Thanhs Anwältin spricht von Vorverurteilung aus politischen Motiven, Amnesty von einem gängigen Muster. Der Prozess gegen den vietnamesischen Ex-Funktionär beschäftigt auch die Bundesregierung. Denn er war im Juli aus Deutschland verschleppt worden.
22.01.2018

Der in Berlin entführte vietnamesische Ex-Funktionär, Trinh Xuan Thanh, ist in seiner Heimat wegen Korruption zu lebenslanger Haft verurteilt worden. Das Gericht in der Hauptstadt Hanoi sprach den früheren Öl-Manager am Montag der Veruntreuung und Bestechung schuldig, wie seine deutsche Anwältin, Petra Schlagenhauf, erklärte. Die Bundesregierung müsse sich weiter für seine Freilassung einsetzen, forderte sie.

Das Verfahren sei allein schon deshalb nicht rechtstaatlich gewesen, weil Thanh im Juli vom vietnamesischem Geheimdienst und der Botschaft in seine Heimat verschleppt worden sei, sagte Schlagenhauf dem Evangelischen Pressedienst (epd). Das Ganze sei von vorn bis hinten inakzeptabel. Dei Verurteilung habe von Beginn an festgestanden. Deutschland dürfe das Vietnam nicht durchgehen lassen. Sie gehe davon aus, dass Thanh in Berufung gehen werde.

21 weitere Angeklagte

Amnesty International verurteilte den Richterspruch und sprach von einem gängigen Muster. "Das Urteil ist nicht überraschend", sagte James Gomez, Regionaldirektor Südostasien und Pazifik der Organisation am Montag dem epd. "Kritiker sind Ziel eines Kreislaufs der Einschüchterung." Die Regierung arbeite mit Schikane, Überwachung, schließlich mit Verhaftungen, Gewahrsam und am Ende mit unverhältnismäßigen Urteilen.

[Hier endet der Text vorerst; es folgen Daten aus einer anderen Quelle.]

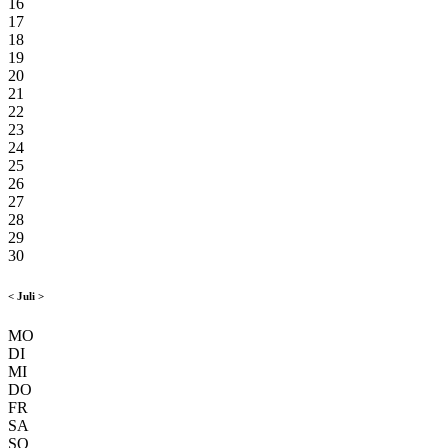
16
17
18
19
20
21
22
23
24
25
26
27
28
29
30
<
Juli
>
MO
DI
MI
DO
FR
SA
SO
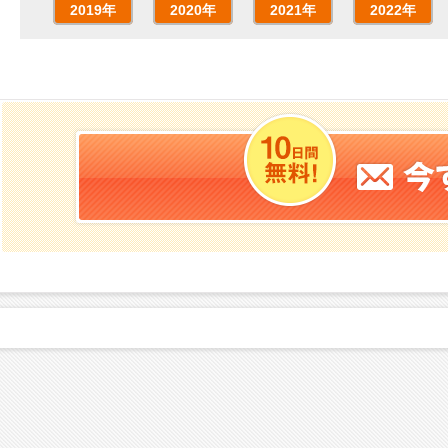
2019年
2020年
2021年
2022年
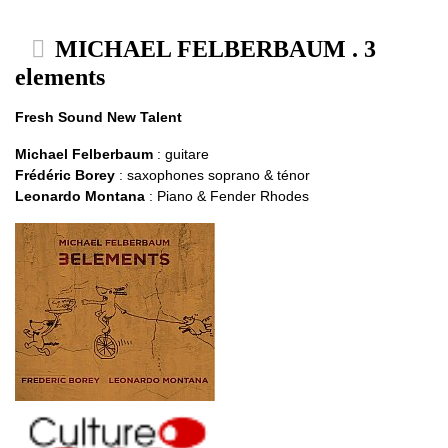
MICHAEL FELBERBAUM . 3
elements
Fresh Sound New Talent
Michael Felberbaum
: guitare
Frédéric Borey
: saxophones soprano & ténor
Leonardo Montana
: Piano & Fender Rhodes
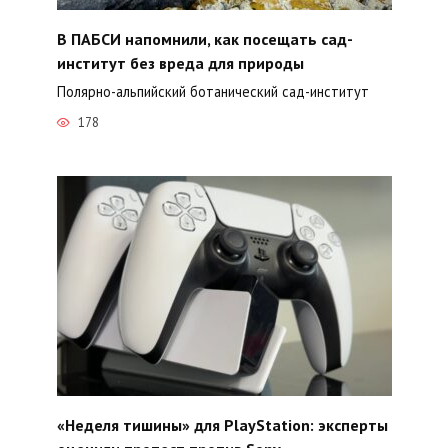
В ПАБСИ напомнили, как посещать сад-
институт без вреда для природы
Полярно-альпийский ботанический сад-институт
178
«Неделя тишины» для PlayStation: эксперты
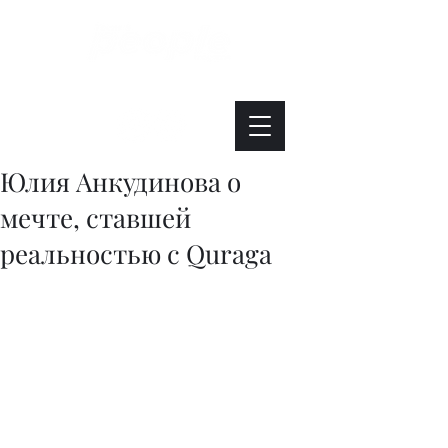
Интересно. Полезно. Модно.
Юлия Анкудинова о
мечте, ставшей
реальностью с Quraga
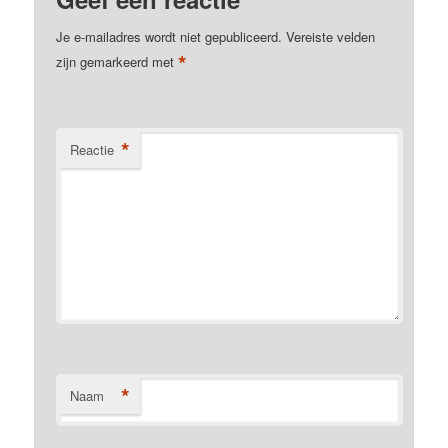
Je e-mailadres wordt niet gepubliceerd.
Vereiste velden
*
zijn gemarkeerd met
*
Reactie
*
Naam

Die Bundesregierung nahm zur Kenntnis, dass kein Todesurteil gesprochen wurde. Für die Anklagepunkte wäre es die Höchststrafe gewesen. Das Verfahren habe in großen Teilen dem entsprochen, was das vietnamesische Strafgesetzbuch vorgebe, sagte eine Sprecherin des Auswärtigen Amtes. In gewisser Weise sei das Bemühen zu beobachten, dass es einen rechtstaatlichen Prozess gebe. Man werde sich dafür einsetzen, dass die deutsche Anwältin künftig guten Zugang zu ihrem Mandanten bekomme und auch internationale Medien den Prozess verfolgen könnten. Schlagenhauf war vor Beginn des zweiwöchigen Prozesses ohne Begründung an der Einreise nach Vietnam gehindert worden.

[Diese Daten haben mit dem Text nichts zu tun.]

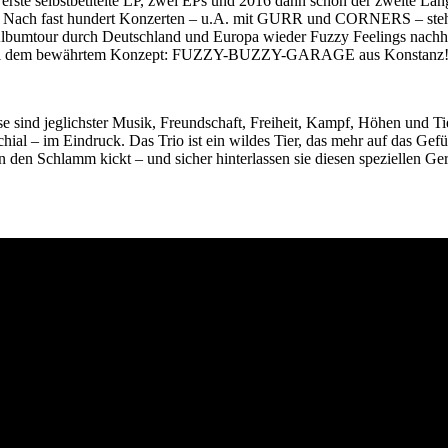
e erste selbstbetitelte LP, zwei EPs und 2016 dann schon der zweite La
. Nach fast hundert Konzerten – u.A. mit GURR und CORNERS – steht 
 Albumtour durch Deutschland und Europa wieder Fuzzy Feelings nachhal
t es bei dem bewährtem Konzept: FUZZY-BUZZY-GARAGE aus Konstanz
 sind jeglichster Musik, Freundschaft, Freiheit, Kampf, Höhen und Ti
hial – im Eindruck. Das Trio ist ein wildes Tier, das mehr auf das Gefü
p in den Schlamm kickt – und sicher hinterlassen sie diesen speziel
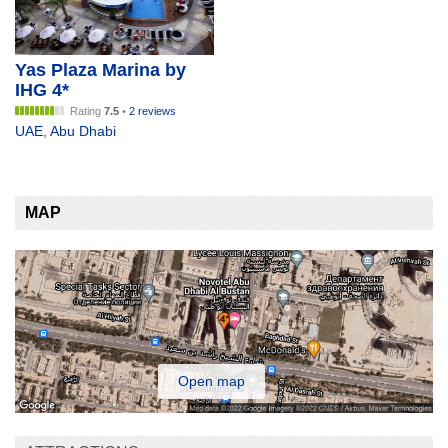
Yas Plaza Marina by
IHG 4*
Rating
7.5
•
2 reviews
UAE
,
Abu Dhabi
MAP
Open map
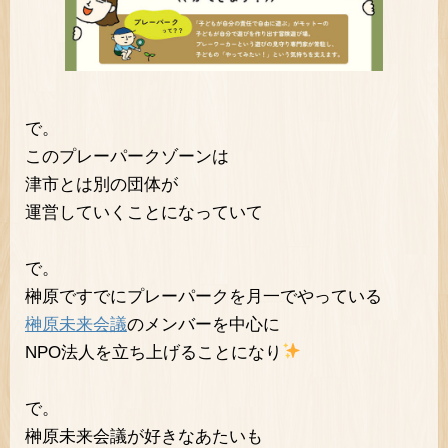
で。
このプレーパークゾーンは
津市とは別の団体が
運営していくことになっていて
で。
榊原ですでにプレーパークを月一でやっている
榊原未来会議
のメンバーを中心に
NPO法人を立ち上げることになり
で。
榊原未来会議が好きなあたいも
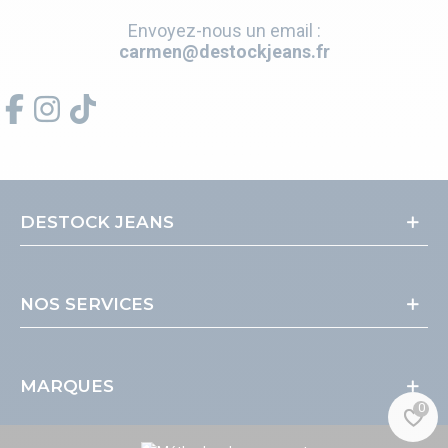
Envoyez-nous un email :
carmen@destockjeans.fr
DESTOCK JEANS
NOS SERVICES
MARQUES
0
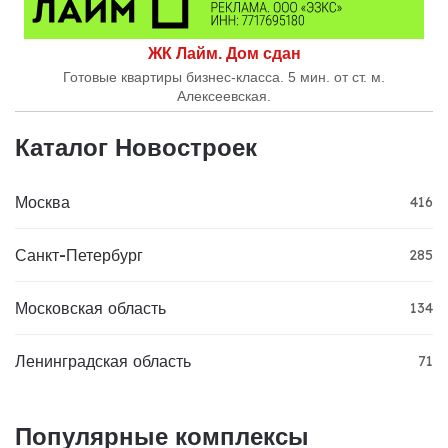
ЖК Лайм. Дом сдан
Готовые квартиры бизнес-класса. 5 мин. от ст. м.
Алексеевская.
Каталог Новостроек
Москва
416
Санкт-Петербург
285
Московская область
134
Ленинградская область
71
Популярные комплексы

Neben Thanh standen 21 weitere Angeklagte vor Gericht. Sie wurden zu Haftstrafen bis zu 22 Jahren verurteilt, wie das Nachrichtenportal "VNExpress" berichtete. Unter ihnen war Thanhs früherer Vorgesetzter, das ehemalige Politbüro-Mitglied Dinh La Thang. Er muss wegen Missmanagements für 13 Jahre hinter Gitter.  

"Menschenraub" und "Rechtsbruch"

Than hatte 2016 in Deutschland um Asyl gebeten und war Ende Juli aus Berlin verschwunden. Der Fall belastet das Verhältnis zwischen Deutschland und Vietnam. Während die Regierung in Hanoi erklärte, Thanh sei freiwillig zurückgekehrt, spricht das Auswärtige Amt in Berlin von "Menschenraub" und "Rechtsbruch". Voraussichtlich am Mittwoch soll wegen ähnlicher Vorwürfe ein weiterer Prozess gegen Thanh beginnen. Dann droht ihm erneut die Todesstrafe.

Das südostasiatische Land gilt als eines der korruptesten der Welt. Die politische Führung des Ein-Parteien-Staates hat vor einiger Zeit einen Feldzug gegen Bestechung und Vetternwirtschaft begonnen. Kritiker vermuten dahinter jedoch vor allem politische Motive in einem Richtungskampf innerhalb der Kommunistischen Partei.